Leistungsfreiheit der Beklagten wegen grob fahrlässiger Herbeiführung des Versicherungsfalles (§ 61 VVG) ist nicht eingetreten. Zu Unrecht erhebt die Beklagte den Vorwurf grober Fahrlässigkeit, weil der Zeuge S. das versicherte Fahrzeug über Nacht auf einem unverschlossenen Firmenparkplatz an einer vielbefahrenen Straße in H. abgestellt hat. Dies gilt ungeachtet der Tatsache, daß das Fahrzeug keine Türschlösser hat, sondern nur mit einem innenliegenden Hebel verriegelt war.

Unwiderlegt hat die Klägerin vorgetragen, ihr Ehemann habe die Türen verriegelt, das Lenkradschloß einrasten lassen und das Dach geschlossen. Mehr Sicherungen gegen Entwendung hat ein Morgan Plus 8 nicht. Das weiß auch die Beklagte als Kaskoversicherer. Gleichwohl hat sie zusätzliche Sicherungsmaßnahmen - etwa das Erfordernis des nächtlichen Abstellens in einer Garage - vertraglich nicht verlangt. Dann aber kann ein Versicherter darauf vertrauen, daß es ihm nicht als grobe Fahrlässigkeit mit der Folge des Anspruchsverlustes nach § 61 VVG angerechnet wird, wenn er - wie alle anderen Fahrzeughalter auch - sein Fahrzeug nachts auf offener Straße in H. unter Betätigung sämtlicher verfügbaren Diebstahlssicherungen abstellt.

3.

Die Beklagte ist auch nicht wegen einer Aufklärungsobliegenheitsverletzung (§§ 7 I Nr. 2 S. 3 und V Nr. 4 AKB, 6 Abs. 3 VVG) von ihrer vertraglichen Entschädigungsverpflichtung frei geworden.

a)

Falschangaben zum Erwerb des Fahrzeugs sind im Totalentwendungs-Fragebogen vom 17.07.1997 (Bl. 61 ff. d.A.) objektiv nicht gemacht worden.

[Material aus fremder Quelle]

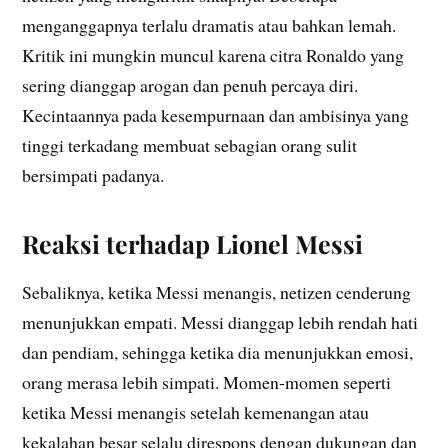
menganggapnya terlalu dramatis atau bahkan lemah.
Kritik ini mungkin muncul karena citra Ronaldo yang
sering dianggap arogan dan penuh percaya diri.
Kecintaannya pada kesempurnaan dan ambisinya yang
tinggi terkadang membuat sebagian orang sulit
bersimpati padanya.
Reaksi terhadap Lionel Messi
Sebaliknya, ketika Messi menangis, netizen cenderung
menunjukkan empati. Messi dianggap lebih rendah hati
dan pendiam, sehingga ketika dia menunjukkan emosi,
orang merasa lebih simpati. Momen-momen seperti
ketika Messi menangis setelah kemenangan atau
kekalahan besar selalu direspons dengan dukungan dan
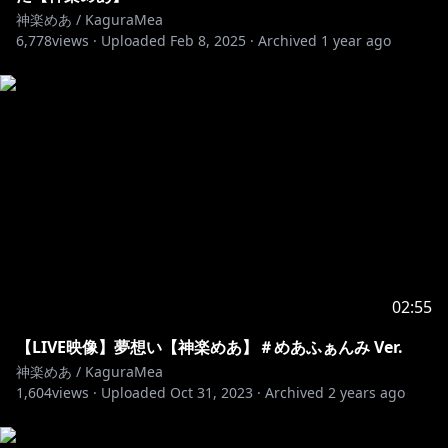
The directly monetary donation site is right here!
神楽めあ / KaguraMea
6,778
views ·
Uploaded
Feb 8, 2025
·
Archived
1 year ago
https://streamlabs.com/kaguramea0x0/tip
=★メンバーシップについて★=
『チャンネル登録』ボタンの横についてる『メンバーに
なる』で登録完了！
チャットに使える絵文字や、名前の横にバッチが付きま
す！
https://www.youtube.com/channel/UCWCc8tO-
uUl_7SJXIKJACMw/join
02:55
=★About membership★=
【LIVE映像】夢想い【神楽めあ】＃めあふぁんみ Ver.
Use the 『JOIN』 button next to the『SUBSCRIBED』
神楽めあ / KaguraMea
to get access to membership！
1,604
views ·
Uploaded
Oct 31, 2023
·
Archived
2 years ago
Gain custom emoji for live chat and badges next to
your name！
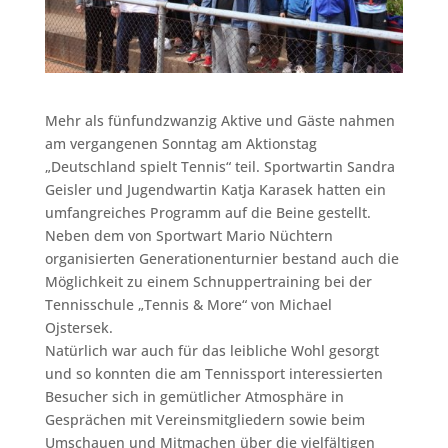
Mehr als fünfundzwanzig Aktive und Gäste nahmen
am vergangenen Sonntag am Aktionstag
„Deutschland spielt Tennis“ teil. Sportwartin Sandra
Geisler und Jugendwartin Katja Karasek hatten ein
umfangreiches Programm auf die Beine gestellt.
Neben dem von Sportwart Mario Nüchtern
organisierten Generationenturnier bestand auch die
Möglichkeit zu einem Schnuppertraining bei der
Tennisschule „Tennis & More“ von Michael
Ojstersek.
Natürlich war auch für das leibliche Wohl gesorgt
und so konnten die am Tennissport interessierten
Besucher sich in gemütlicher Atmosphäre in
Gesprächen mit Vereinsmitgliedern sowie beim
Umschauen und Mitmachen über die vielfältigen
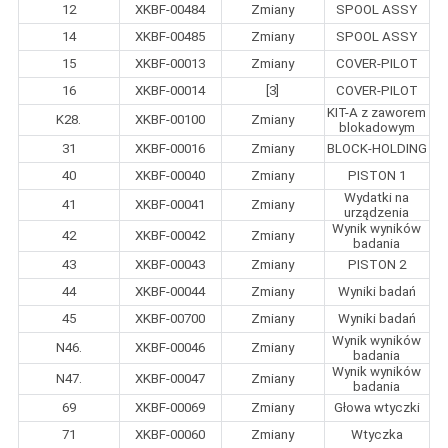
12
XKBF-00484
Zmiany
SPOOL ASSY
14
XKBF-00485
Zmiany
SPOOL ASSY
15
XKBF-00013
Zmiany
COVER-PILOT
16
XKBF-00014
[3]
COVER-PILOT
KIT-A z zaworem
K28.
XKBF-00100
Zmiany
blokadowym
31
XKBF-00016
Zmiany
BLOCK-HOLDING
40
XKBF-00040
Zmiany
PISTON 1
Wydatki na
41
XKBF-00041
Zmiany
urządzenia
Wynik wyników
42
XKBF-00042
Zmiany
badania
43
XKBF-00043
Zmiany
PISTON 2
44
XKBF-00044
Zmiany
Wyniki badań
45
XKBF-00700
Zmiany
Wyniki badań
Wynik wyników
N46.
XKBF-00046
Zmiany
badania
Wynik wyników
N47.
XKBF-00047
Zmiany
badania
69
XKBF-00069
Zmiany
Głowa wtyczki
71
XKBF-00060
Zmiany
Wtyczka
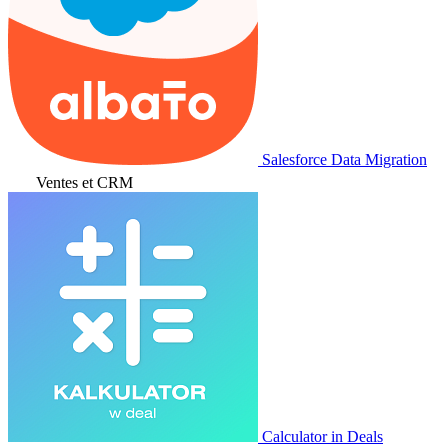
Salesforce Data Migration
Ventes et CRM
Calculator in Deals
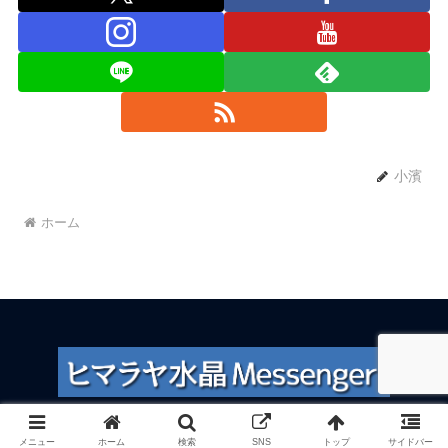
小濱
ホーム
© 2017 ヒマラヤ水晶Messenger.
メニュー
ホーム
検索
SNS
トップ
サイドバー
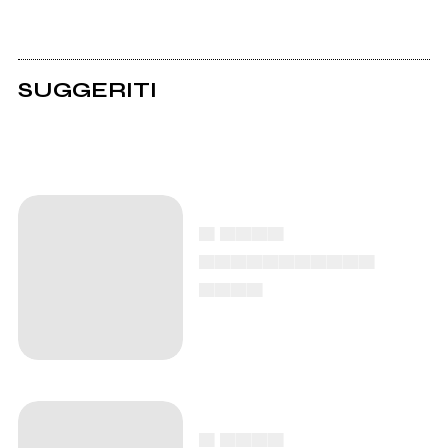
SUGGERITI
▄ ▄▄▄▄
▄▄▄▄▄▄▄▄▄▄▄
▄▄▄▄
▄ ▄▄▄▄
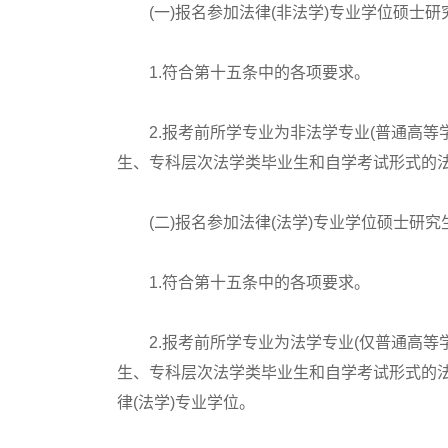
(一)报名参加法律(非法学)专业学位硕士研
1.符合第十五条中的各项要求。
2.报考前所学专业为非法学专业(普通高等学校
生、专科层次法学类毕业生和自学考试形式的法
(二)报名参加法律(法学)专业学位硕士研究
1.符合第十五条中的各项要求。
2.报考前所学专业为法学专业(仅普通高等学校
生、专科层次法学类毕业生和自学考试形式的
律(法学)专业学位。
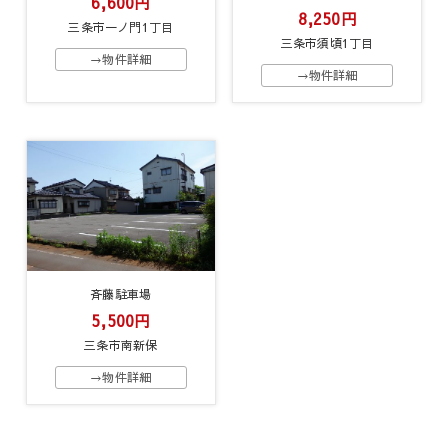
6,600円
8,250円
三条市一ノ門1丁目
三条市須頃1丁目
→物件詳細
→物件詳細
斉藤駐車場
5,500円
三条市南新保
→物件詳細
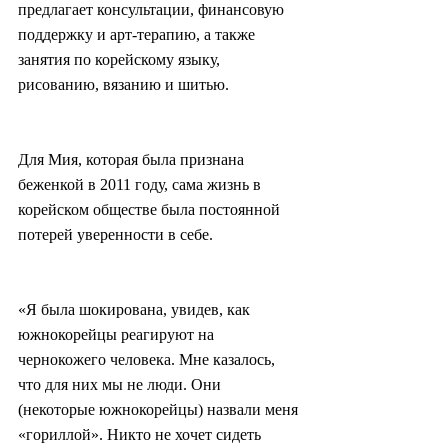
предлагает консультации, финансовую 
поддержку и арт-терапию, а также 
занятия по корейскому языку, 
рисованию, вязанию и шитью.
Для Мия, которая была признана 
беженкой в 2011 году, сама жизнь в 
корейском обществе была постоянной 
потерей уверенности в себе.
«Я была шокирована, увидев, как 
южнокорейцы реагируют на 
чернокожего человека. Мне казалось, 
что для них мы не люди. Они 
(некоторые южнокорейцы) назвали меня 
«гориллой». Никто не хочет сидеть 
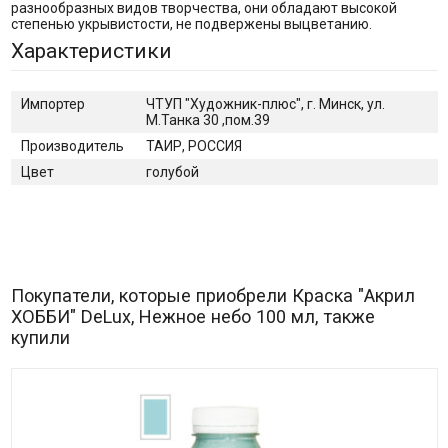
разнообразных видов творчества, они обладают высокой
степенью укрывистости, не подвержены выцветанию.
Характеристики
Импортер
ЧТУП "Художник-плюс", г. Минск, ул.
М.Танка 30 ,пом.39
Производитель
ТАИР, РОССИЯ
Цвет
голубой
Покупатели, которые приобрели Краска "Акрил
ХОББИ" DeLux, Нежное небо 100 мл, также
купили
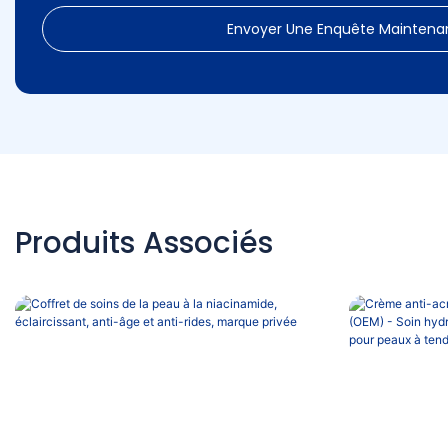
Envoyer Une Enquête Maintena
Produits Associés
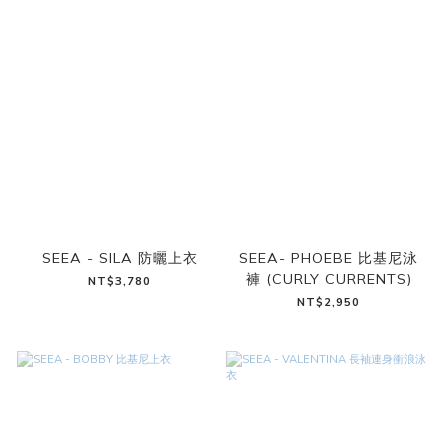
SEEA - SILA 防曬上衣
SEEA- PHOEBE 比基尼泳
褲 (CURLY CURRENTS)
NT$3,780
NT$2,950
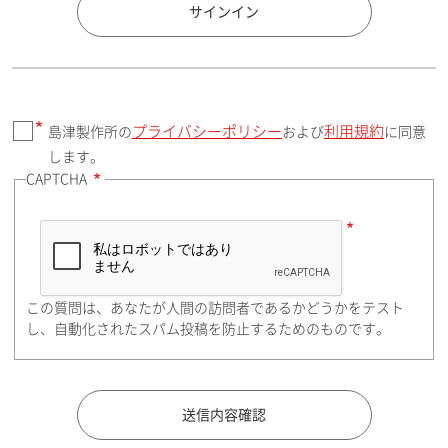
国 / エリア
サインイン
プライバシーポリシー
利用規約
島津製作所の
および
に同意
郵便番号（勤務先）
します。
CAPTCHA
住所検索
この質問は、あなたが人間の訪問者であるかどうかをテスト
都道府県（勤務先）
し、自動化されたスパム投稿を防止するためのものです。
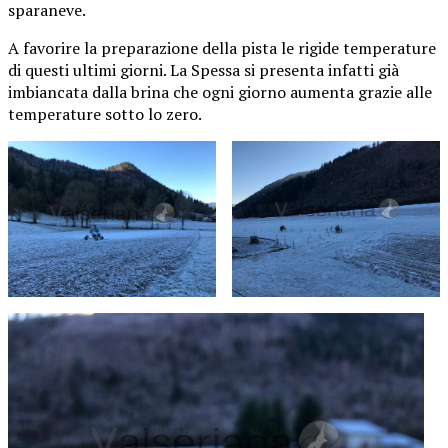
sparaneve.
A favorire la preparazione della pista le rigide temperature
di questi ultimi giorni. La Spessa si presenta infatti già
imbiancata dalla brina che ogni giorno aumenta grazie alle
temperature sotto lo zero.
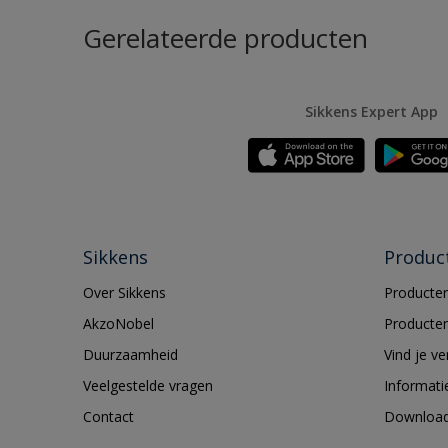
Gerelateerde producten
Sikkens Expert App
Sikkens
Produc
Over Sikkens
Producten
AkzoNobel
Producten
Duurzaamheid
Vind je v
Veelgestelde vragen
Informati
Contact
Downloa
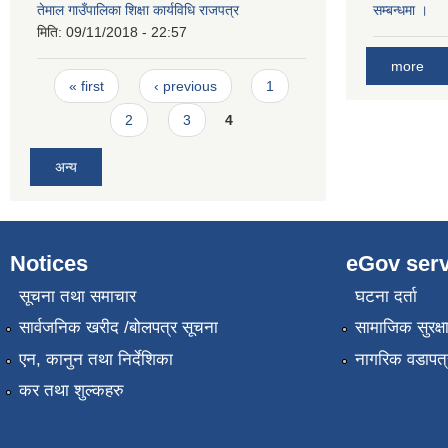
तेमाल गाउँपालिका शिक्षा कार्यविधि राजपत्र
सम्बन्धमा ।
मिति:
09/11/2018 - 22:57
more
Pages
« first
‹ previous
1
2
3
4
अन्य
Notices
eGov serv
सूचना तथा समाचार
घटना दर्ता
सार्वजनिक खरीद /बोलपत्र सूचना
सामाजिक सुरक्ष
एन, कानुन तथा निर्देशिका
नागरिक वडापत्
कर तथा शुल्कहरु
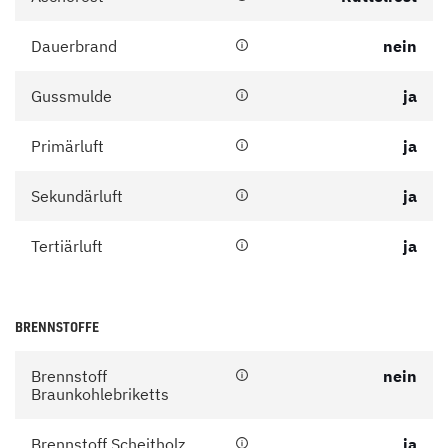
Dauerbrand
nein
Gussmulde
ja
Primärluft
ja
Sekundärluft
ja
Tertiärluft
ja
BRENNSTOFFE
Brennstoff
nein
Braunkohlebriketts
Brennstoff Scheitholz
ja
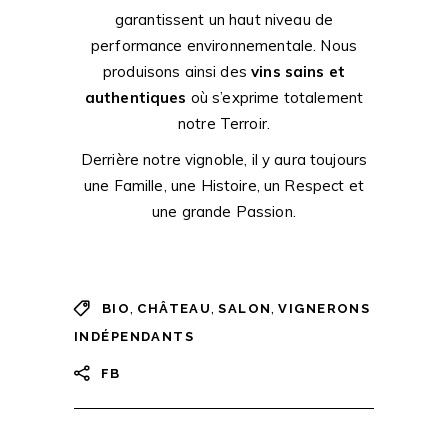
garantissent un haut niveau de
performance environnementale. Nous
produisons ainsi des
vins sains et
authentiques
où s’exprime totalement
notre Terroir.
Derrière notre vignoble, il y aura toujours
une
Famille, une Histoire, un Respect et
une grande Passion
.
,
,
,
BIO
CHÂTEAU
SALON
VIGNERONS
INDÉPENDANTS
FB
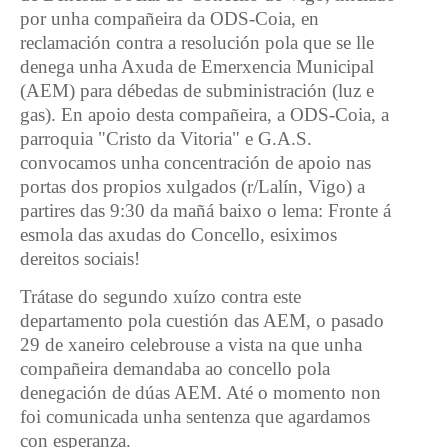
por unha compañeira da ODS-Coia, en
reclamación contra a resolución pola que se lle
denega unha Axuda de Emerxencia Municipal
(AEM) para débedas de subministración (luz e
gas). En apoio desta compañeira, a ODS-Coia, a
parroquia "Cristo da Vitoria" e G.A.S.
convocamos unha concentración de apoio nas
portas dos propios xulgados (r/Lalín, Vigo) a
partires das 9:30 da mañá baixo o lema: Fronte á
esmola das axudas do Concello, esiximos
dereitos sociais!
Trátase do segundo xuízo contra este
departamento pola cuestión das AEM, o pasado
29 de xaneiro celebrouse a vista na que unha
compañeira demandaba ao concello pola
denegación de dúas AEM. Até o momento non
foi comunicada unha sentenza que agardamos
con esperanza.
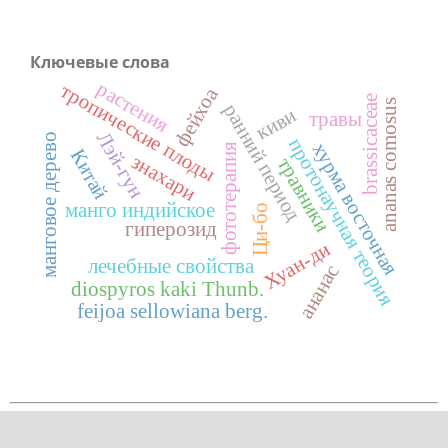
Ключевые слова
растения
тропические плоды
фейхоа
brassicaceae
ananas comosus
ранний период
киви
травы
Лэй-гун
манговое дерево
протонаучная теория
хурма восточная
фототерапия
Китай
знахари
травники
манго индийское
Ци-бо
гиперозид
Хуан-ди
лечебные свойства
ананас
diospyros kaki Тhunb.
feijoa sellowiana berg.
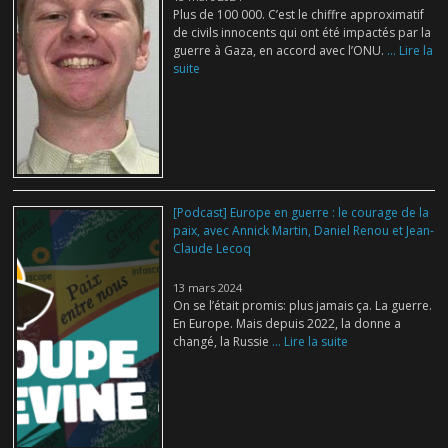
Plus de 100 000. C’est le chiffre approximatif
de civils innocents qui ont été impactés par la
guerre à Gaza, en accord avec l’ONU.
... Lire la
suite
[Podcast] Europe en guerre : le courage de la
paix, avec Annick Martin, Daniel Renou et Jean-
Claude Lecoq
13 mars 2024
On se l’était promis: plus jamais ça. La guerre.
En Europe. Mais depuis 2022, la donne a
changé, la Russie
... Lire la suite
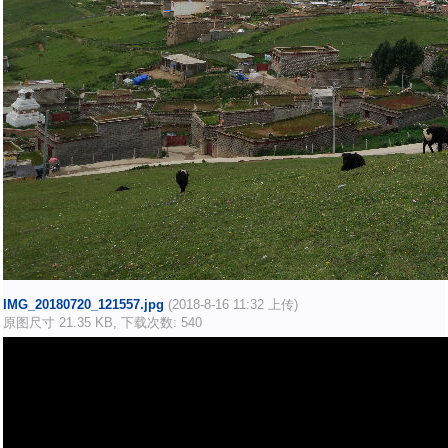
IMG_20180720_121557.jpg
(2018-8-16 11:32 上传)
原图尺寸 21.35 KB, 下载次数: 540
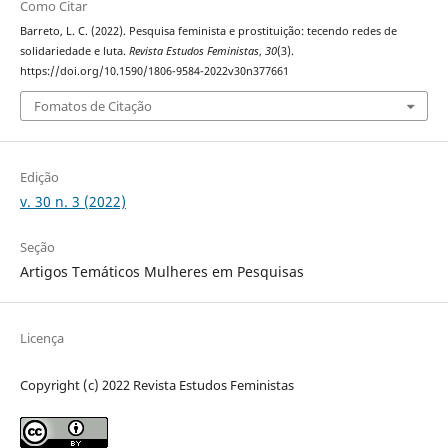
Como Citar
Barreto, L. C. (2022). Pesquisa feminista e prostituição: tecendo redes de
solidariedade e luta.
Revista Estudos Feministas
,
30
(3).
https://doi.org/10.1590/1806-9584-2022v30n377661
Fomatos de Citação
Edição
v. 30 n. 3 (2022)
Seção
Artigos Temáticos Mulheres em Pesquisas
Licença
Copyright (c) 2022 Revista Estudos Feministas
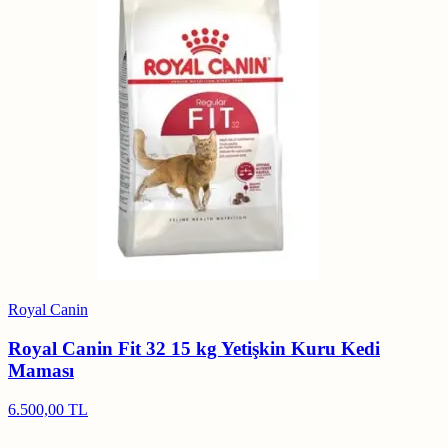
Royal Canin
Royal Canin Fit 32 15 kg Yetişkin Kuru Kedi
Maması
6.500,00 TL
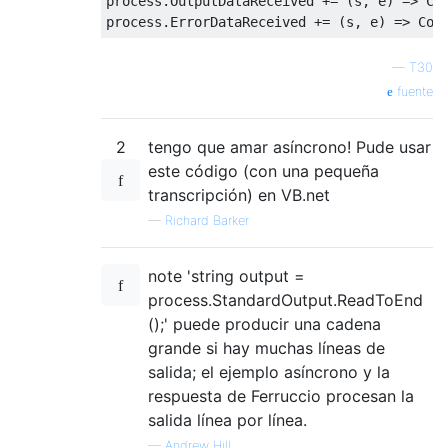
process
.
OutputDataReceived
+=
(
s
,
 e
)
=>
Co
process
.
ErrorDataReceived
+=
(
s
,
 e
)
=>
Con
—
T30
fuente
2
tengo que amar asíncrono! Pude usar
este código (con una pequeña
transcripción) en VB.net
—
Richard Barker
note 'string output =
process.StandardOutput.ReadToEnd
();' puede producir una cadena
grande si hay muchas líneas de
salida; el ejemplo asíncrono y la
respuesta de Ferruccio procesan la
salida línea por línea.
—
Andrew Hill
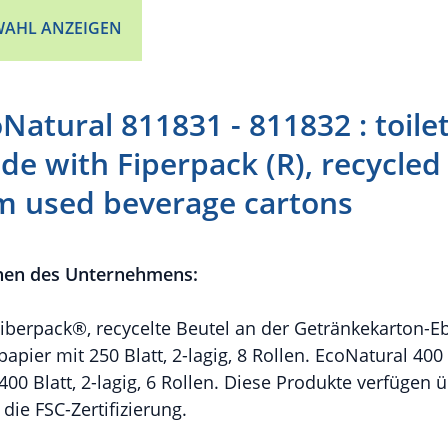
AHL ANZEIGEN
atural 811831 - 811832 : toile
e with Fiperpack (R), recycled 
m used beverage cartons
nen des Unternehmens:
Fiberpack®, recycelte Beutel an der Getränkekarton-E
papier mit 250 Blatt, 2-lagig, 8 Rollen. EcoNatural 400 
400 Blatt, 2-lagig, 6 Rollen. Diese Produkte verfügen 
ie FSC-Zertifizierung.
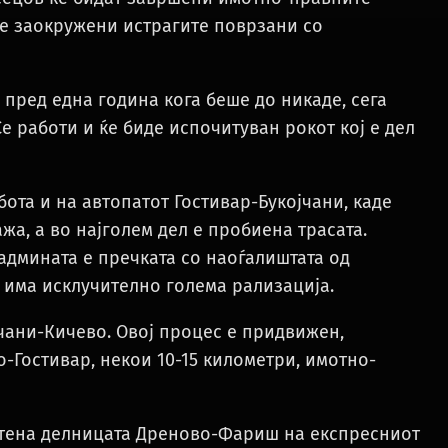
 се заокружени истрагите поврзани со
д пред една година кога беше до никаде, сега
е работи и ќе биде испочитуван рокот кој е дел
ота и на автопатот Гостивар-Букојчани, каде
жа, а во најголем дел е пробиена трасата.
надмината е пречката со наоѓалиштата од
да има исклучително голема рализација.
чани-Кичево. Овој процес е придвижен,
-Гостивар, некои 10-15 километри, имотно-
уштена делницата Дреново-Фариш на експресниот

Der Eintrag, wonach der Morgan am 11.04.1990 als Gebrauchtfahrzeug von G. W. in B., ..., zum Preis von 28.000,00 DM erworben ist, stimmt mit dem der Beklagten vorgelegten schriftlichen Kaufvertrag (Bl. 52 ff. d.A.) überein und ist unstreitig zutreffend.

b)

Die Beklagte kann auch nicht beweisen, daß die im Totalentwendungs-Fragebogen enthaltene Verneinung der Frage nach einer Nachschlüsselfertigung (nach dem Kauf des Fahrzeugs) objektiv unrichtig ist. Dieser Nachweis ist nicht bereits aufgrund der vom Sachverständigen G. in seinem Gutachten vom 15.09.1997 beschriebenen Kopierspuren auf dem Zünd- und Türschloßschlüssel geführt. Zu Recht hat das Landgericht ausgeführt, wegen der vom Sachverständigen festgestellten Gebrauchsspurenüberlagerung lasse sich nicht beweisen, daß die spurenbegründenden Kopieraktionen während der Besitzzeit der Eheleute S. entstanden sind. Die Berufung hat neue Gesichtspunkte hierzu nicht aufgezeigt.

c)

Schließlich läßt sich auch eine Aufklärungsobliegenheitsverletzung hinsichtlich der Laufleistung des versicherten Fahrzeugs nicht feststellen. Zwar hat der Zeuge S. - zumindest als Wissenerklärungsvertreter, wenn nicht als Repräsentant der Klägerin oder sogar Versicherter - im Totalentwendungsfragebogen auf die Frage zu 9 ("Gesamte Laufleistung des Fahrzeugs in km zur Tatzeit?") eingetragen: "ca. 37.000". Diese Zahl war objektiv zu gering. Unstreitig hatte der Tachometer bereits am Tag einer Wertschätzung durch den RWTÜV am 17.05.1994 eine Laufleistung von 37.066 km ausgewiesen. Die Klägerin behauptet, das versicherte Fahrzeug sei seither nur wenig gefahren worden, so daß die Laufleistung sich nur unwesentlich erhöht habe: Mit Ausnahme einer Alpenrundfahrt 1995 (Fahrstrecke: maximal 1.000 km) sei man lediglich 300 bis 400 km pro Jahr gefahren; im Jahre 1996 sei der Wagen überhaupt nicht bewegt worden, weil ein Vollkaskoversicherungsvertrag nicht zustande gekommen sei. Aufgrund dieses Klagevortrags hat das Landgericht für den Entwendungszeitpunkt eine Laufleistung von nicht mehr als 38.500 km anzunehmen vermocht. Dem tritt der Senat bei. Er folgt dem Landgericht auch hinsichtlich seiner rechtlichen Auffassung, daß die danach gegebene geringfügige Unrichtigkeit der Laufleistungsangabe durch den Zeugen S. ("ca. 37.000 km" gegenüber tatsächlich gegebenen 38.500 km) sich noch im Rahmen der üblichen Schätzungstoleranz hält, so daß es bereits am objektiven Tatbestand einer Obliegenheitsverletzung fehlt.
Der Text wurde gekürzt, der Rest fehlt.